Nafees Zakaria, spokesman for Pakistan's foreign ministry, said Thursday that Ehsan had laid down arms and revealed the role of foreign spy agencies in attacks in Pakistan.
However, Khurasani said Pakistan's Inter-Services Intelligence was using a "prisoner" for propaganda against the group. He refuted what he called ISI's "childish" acts and "non-serious" claims of Ehsan.
Scores of attacks claimed by Ehsan in the past include the 2012 attack on teenage Nobel Prize winner Malala Yousafzai, who was shot in the head in Swat for her advocacy for women's education.
Ehsan quit Tehreek-e-Taliban Pakistan in 2014 and joined the Jamaat-ul-Ahrar group. He was a senior figure in that group before his surrender to authorities. Jamaat-ul-Ahrar is behind dozens of attacks on civilians and Pakistan security agencies.
Pakistan Army officials have said that the head of the Pakistani Taliban, Mullah Fazalullah, has ordered scores of attacks, including the assault on Malala, and that he is hiding in Afghanistan.
Shahhussain Murtazawi, acting spokesman for Afghan President Ashraf Ghani, said Afghanistan is in a war against terrorism and Kabul has never supported terrorism against others. Without naming Pakistan, he said Kabul expects other states not to allow their soil to be used to stage attacks against Afghanistan.
There was no immediate comment from India.
Ehsan on Wednesday alleged that his leadership's relations with Afghan and Indian intelligence grew after Pakistan launched a campaign against militants in North Waziristan in 2014, forcing insurgents to flee across the border to Afghanistan.
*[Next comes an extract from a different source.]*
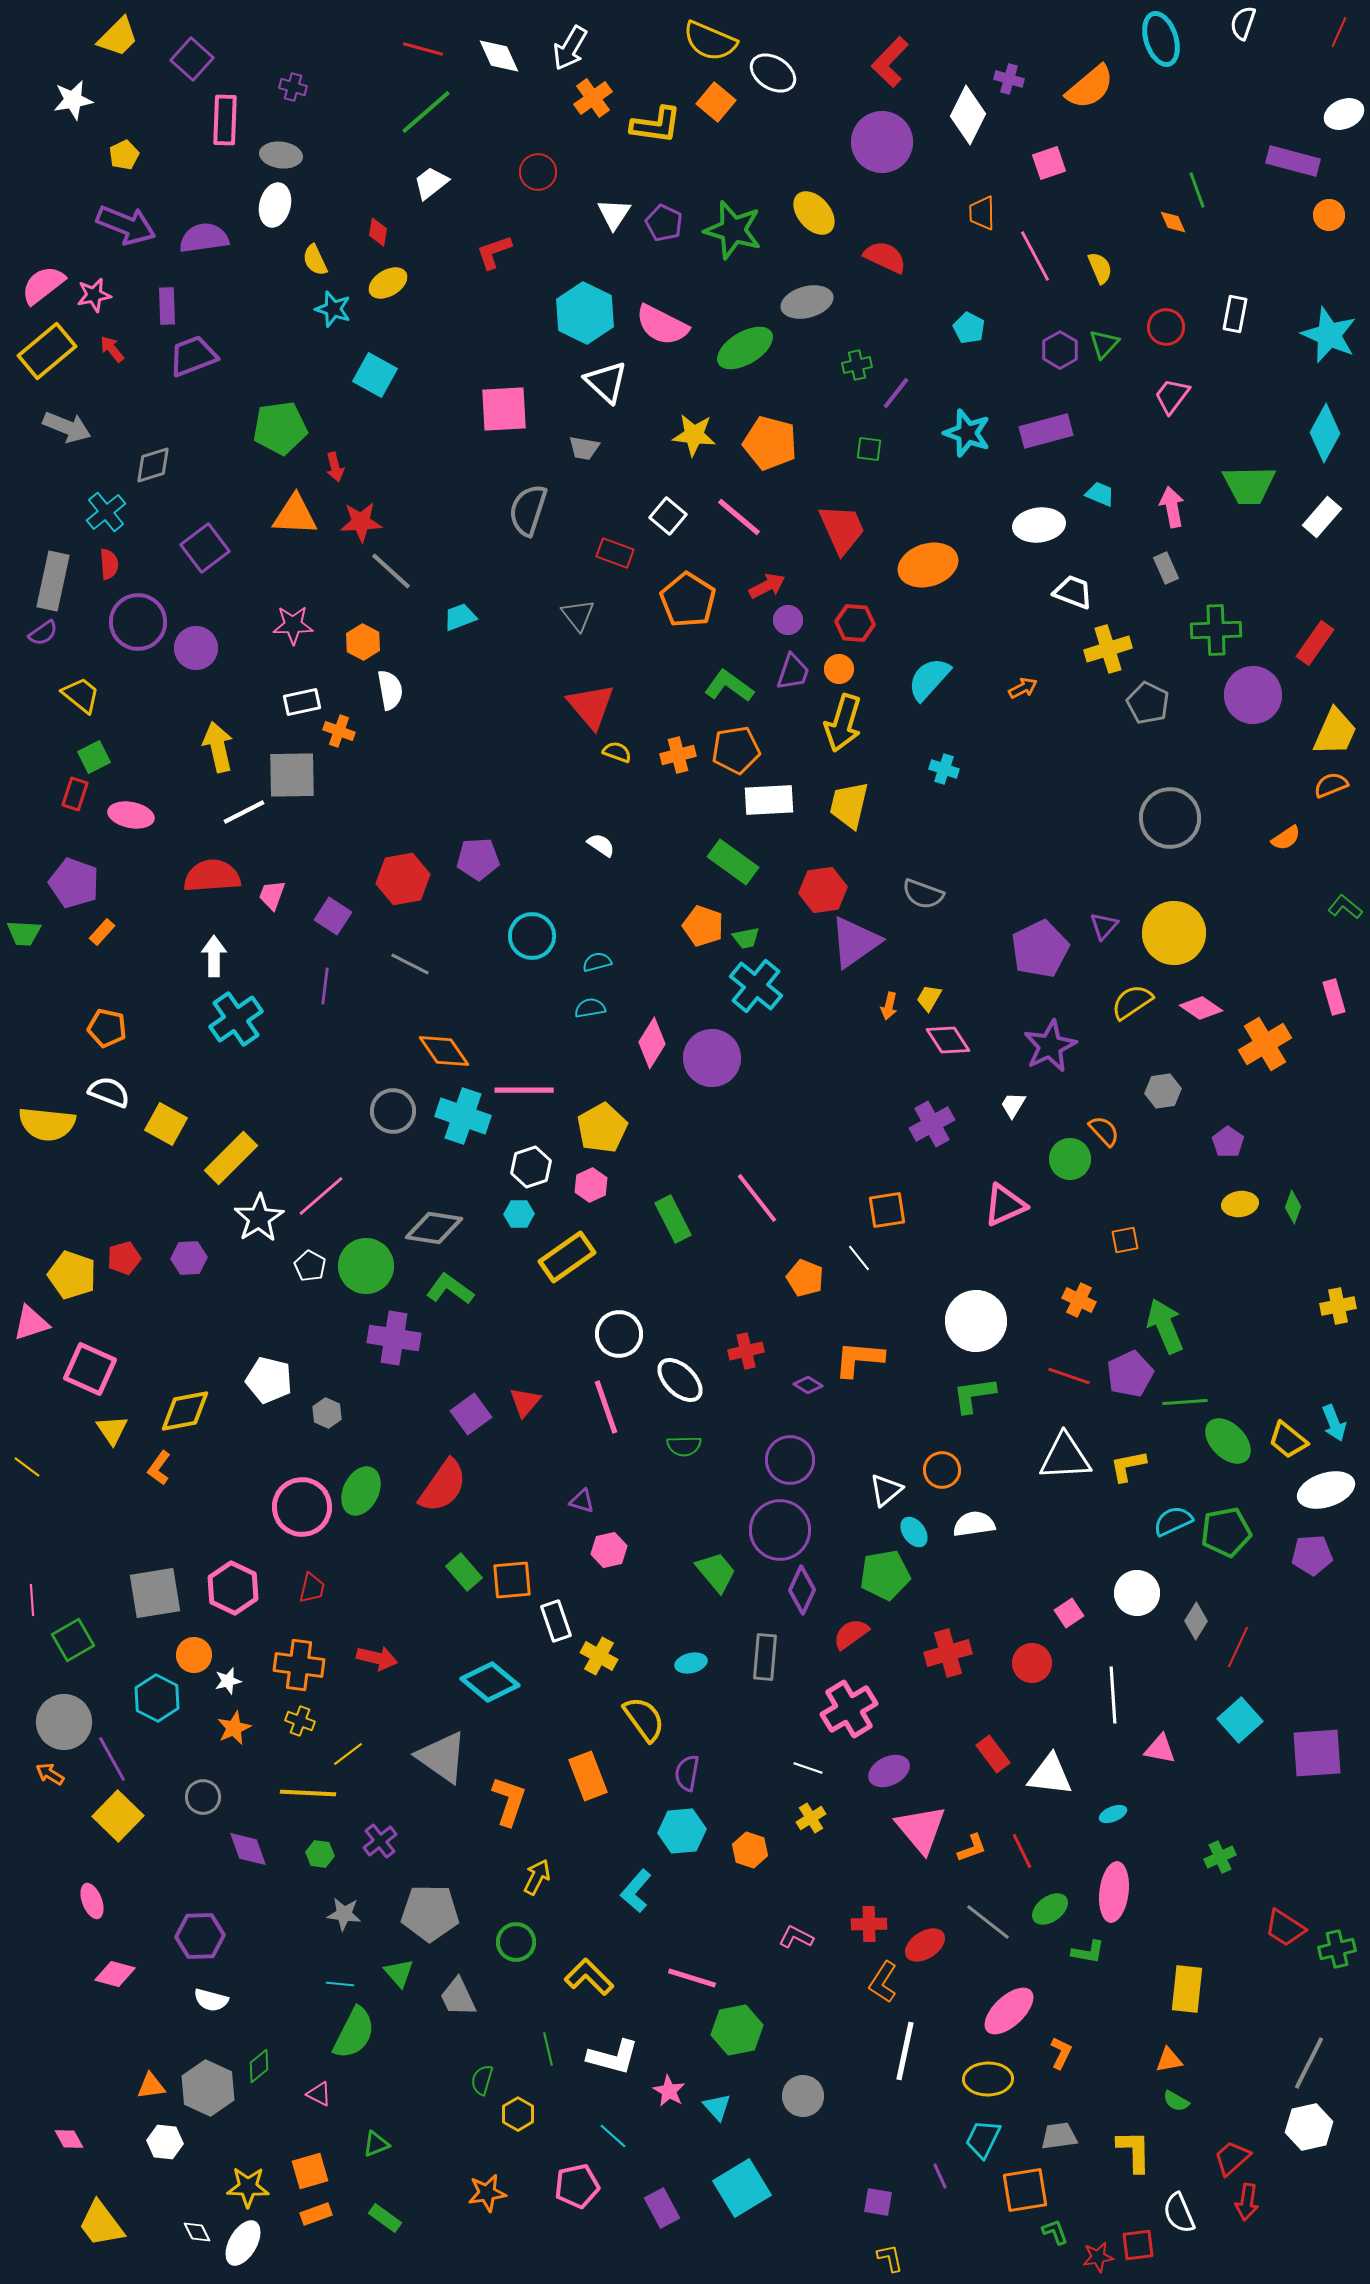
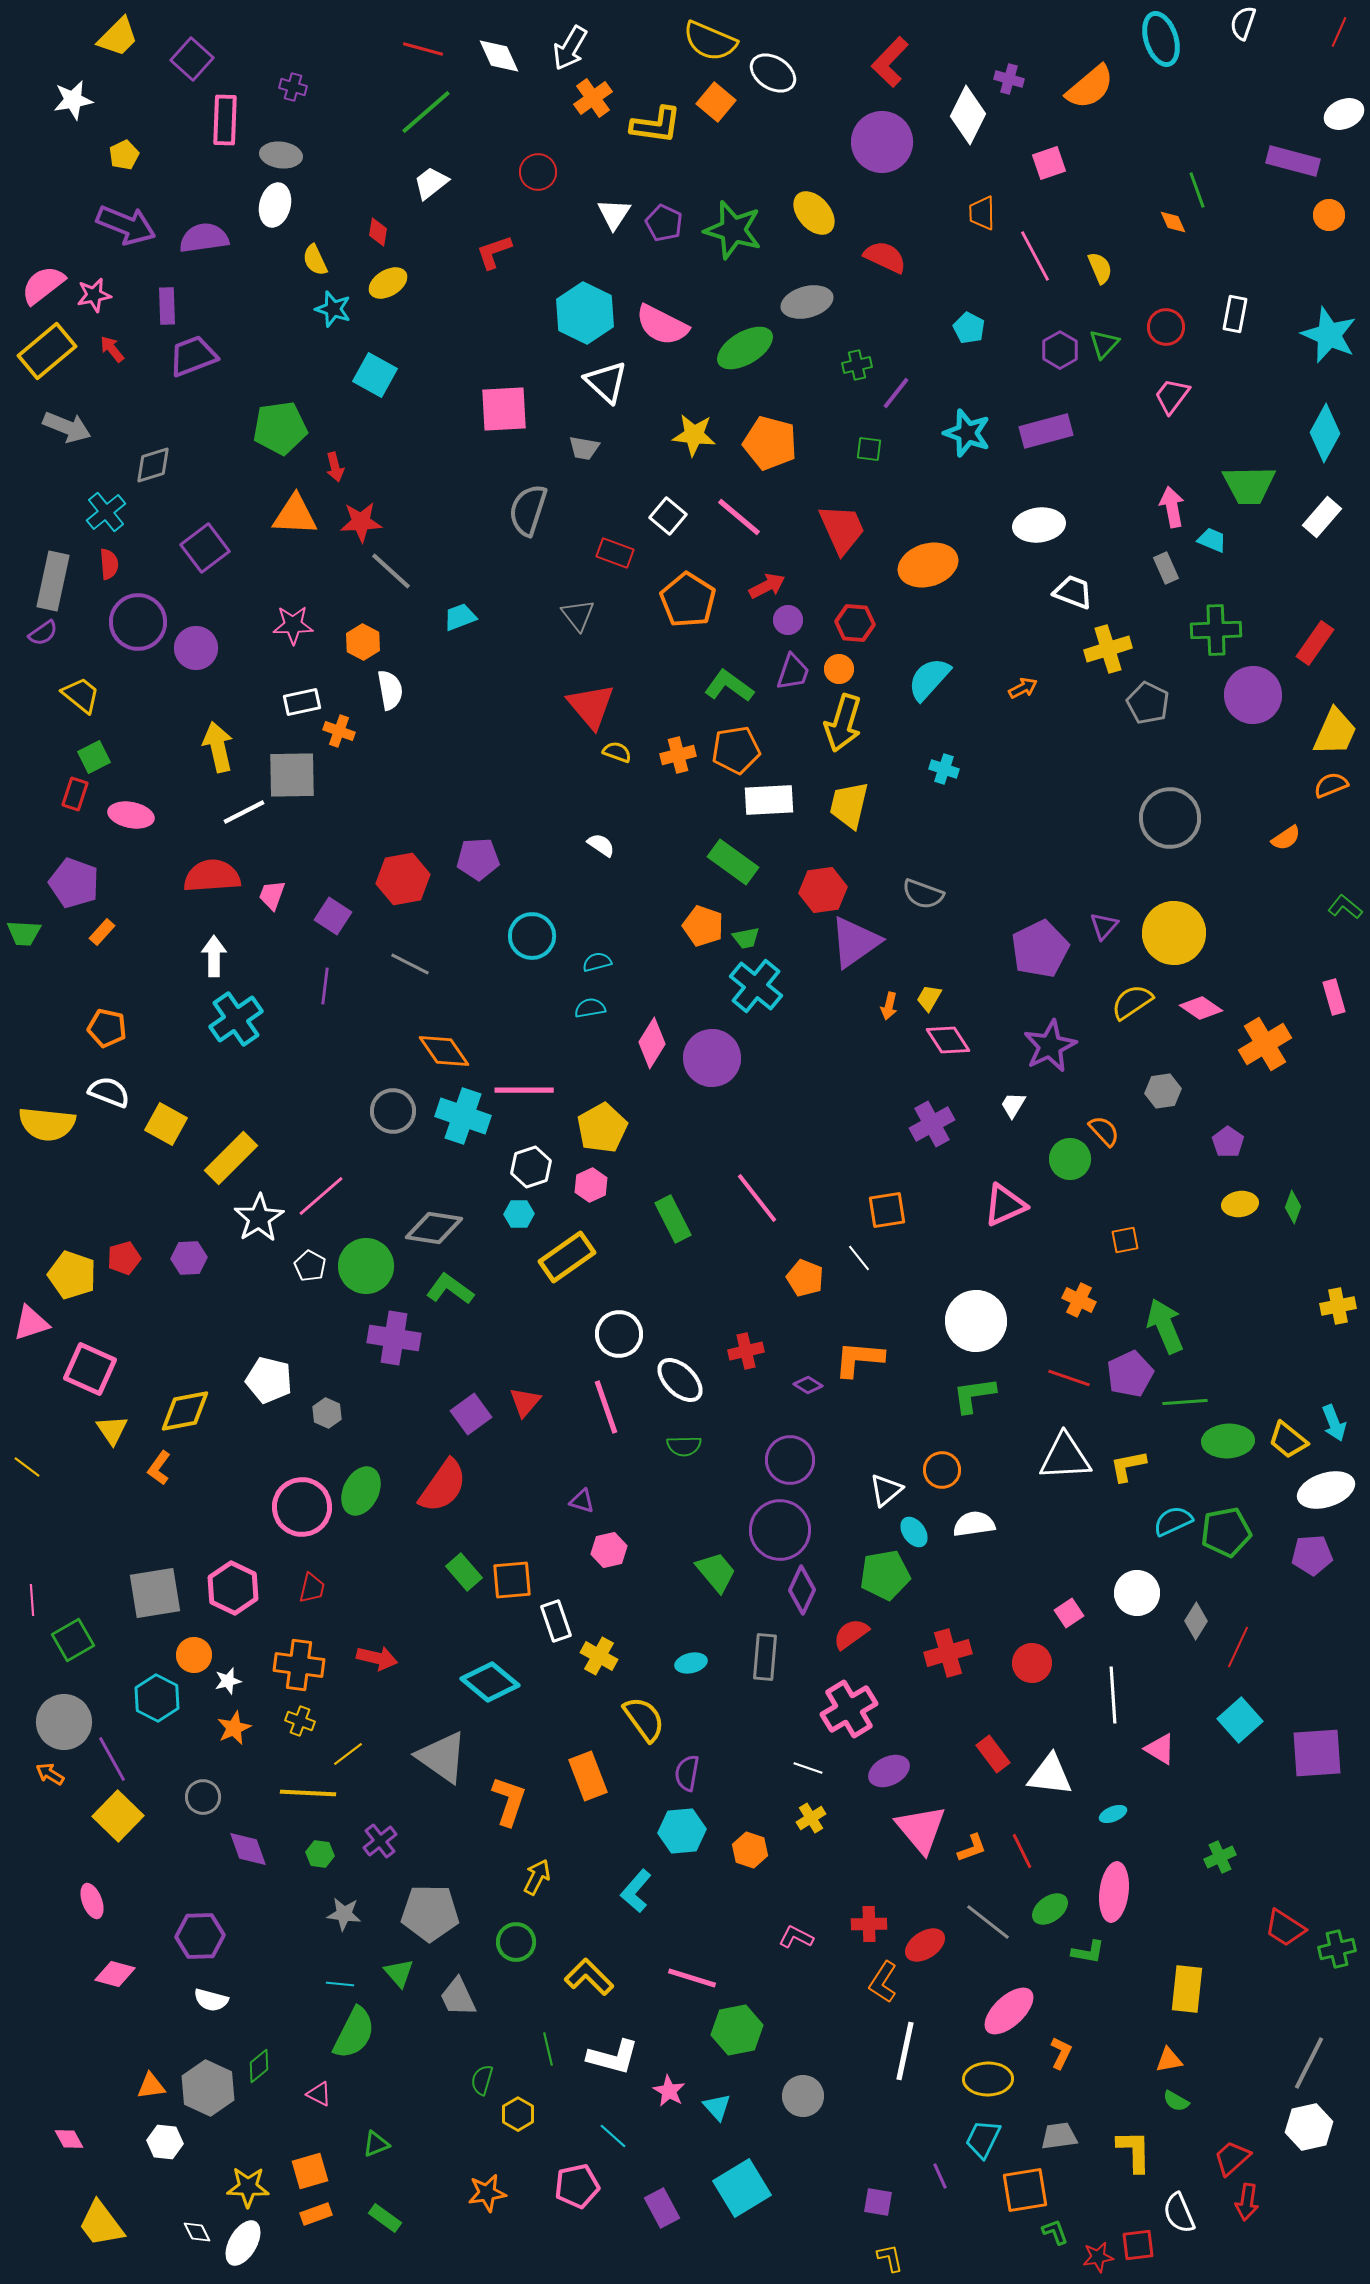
cyan trapezoid at (1100, 494): moved 112 px right, 46 px down
red line at (1069, 1376): moved 2 px down
green ellipse at (1228, 1441): rotated 48 degrees counterclockwise
pink triangle at (1160, 1749): rotated 20 degrees clockwise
The media was not given access to Ehsan to independently confirm why he surrendered or when. It was unclear whether he will be tried for his past role against Pakistan.
Meanwhile, an overnight US drone strike killed seven militants in a tribal region near the Afghan border, according to two intelligence officials, who said the strike in Zuwai village in North Waziristan was the first since 2014 when Pakistan launched a major military operation there. The officials said Thursday no high value militant was killed in the strike. The officials spoke on condition of anonymity as they were not authorised to talk to media on the record.
Pakistan's military claimed in a statement it killed several militants in overnight strikes after they tried to sneak into the country in the northwest. It gave no further details and it was not possible to independently confirm whether there were any militant casualties.